Fractions (½ ¼ ¾ ⅛ ⅜ ⅝ ⅞ ⅓ ⅔ ⅕ ⅖ ⅗ ⅘ ⅙ ⅚) are rendered in inconsistent typefaces. Please see attachments.

Reproducible: Always
Attached file Test case: fractions, HTML (obsolete) —
Attached image Test case: fractions, screen picture (obsolete) —
Attachment #528070 - Attachment mime type: text/plain → text/html
Attachment #528070 - Attachment is obsolete: true
Attachment #528071 - Attachment is obsolete: true
Attachment #528097 - Attachment mime type: text/plain → text/html
Component: General → Graphics
Keywords: testcase
Product: Firefox → Core
QA Contact: general → thebes
The typeface selected for a character is typically the first one in the sorted list that has the character.  So isn't the real problem here the fact that you have a font early in the list which has some but not all of the characters involved?
Component: Graphics → Layout: Text
QA Contact: thebes → layout.fonts-and-text
> the first one in the sorted list

Agreed: the problem may well be with the default font list.
I don't think there's much we can do about this. Many Latin-script fonts include only the three most "basic" fractions (½ ¼ ¾), as found in the ISO-8859-1 codepage; others have a few extras, and some have the full Unicode fraction repertoire.

The first-choice font in the CSS font-family list will often be a font with a very limited collection. We wouldn't want to switch away from the first-choice font just because a ½ character happens to occur - but then, if another fraction such as ⅓ occurs later, we have to fall back through the font list to find a font that supports it.

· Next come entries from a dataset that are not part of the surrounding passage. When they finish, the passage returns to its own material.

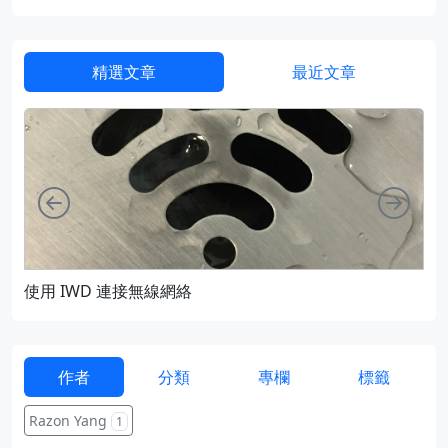
精選文章
最近文章
向左
向右
使用 IWD 連接無線網絡
通過
作者
分類
專欄
標籤
Razon Yang
1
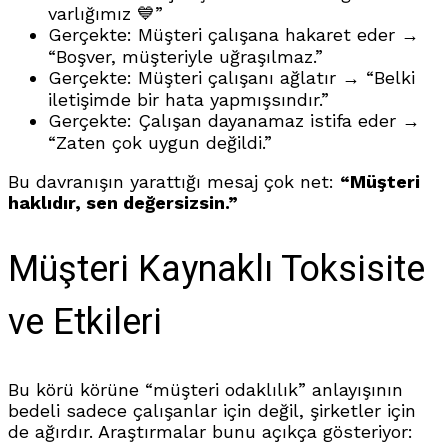
varlığımız 💙”
Gerçekte: Müşteri çalışana hakaret eder →
“Boşver, müşteriyle uğraşılmaz.”
Gerçekte: Müşteri çalışanı ağlatır → “Belki
iletişimde bir hata yapmışsındır.”
Gerçekte: Çalışan dayanamaz istifa eder →
“Zaten çok uygun değildi.”
Bu davranışın yarattığı mesaj çok net:
“Müşteri
haklıdır, sen değersizsin.”
Müşteri Kaynaklı Toksisite
ve Etkileri
Bu körü körüne “müşteri odaklılık” anlayışının
bedeli sadece çalışanlar için değil, şirketler için
de ağırdır. Araştırmalar bunu açıkça gösteriyor:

It's clearly not feasible to do something like "if _any_ fraction that's not in the first-choice font occurs _anywhere_ in the document, then _all_ fraction characters should magically fall back together to the same alternative font". But in the absence of some kind of magic like that, there are bound to be potential "mismatches" unless you take care to specify a first-choice font that covers the repertoire of fraction characters you need for your page - using @font-face, if necessary, to ensure its availability.
Oh, and with regard to the default fonts configured in the browser: I suppose we could try to favor fonts with a full collection of fraction characters, but this would be at the expense of something else - possibly other parts of the Unicode repertoire, as there's no such thing as a "complete" Unicode font, or possibly "just" aesthetics, if the preferred typeface designs are not the ones with all the fractions. I don't think this is a particularly useful way forward, and it could never solve all such issues. It's primarily up to page authors to specify appropriate fonts for the content they're publishing, if they're concerned about the details of appearance.
Is it possible to pick a font present on Macs that has ‘nice’ fractions, all of them, and make that the first choice for any fraction? 

If yes, good. 

If not, then this is probably WONTFIX.
(In reply to comment #9)
> Is it possible to pick a font present on Macs that has ‘nice’ fractions, all of
> them, and make that the first choice for any fraction? 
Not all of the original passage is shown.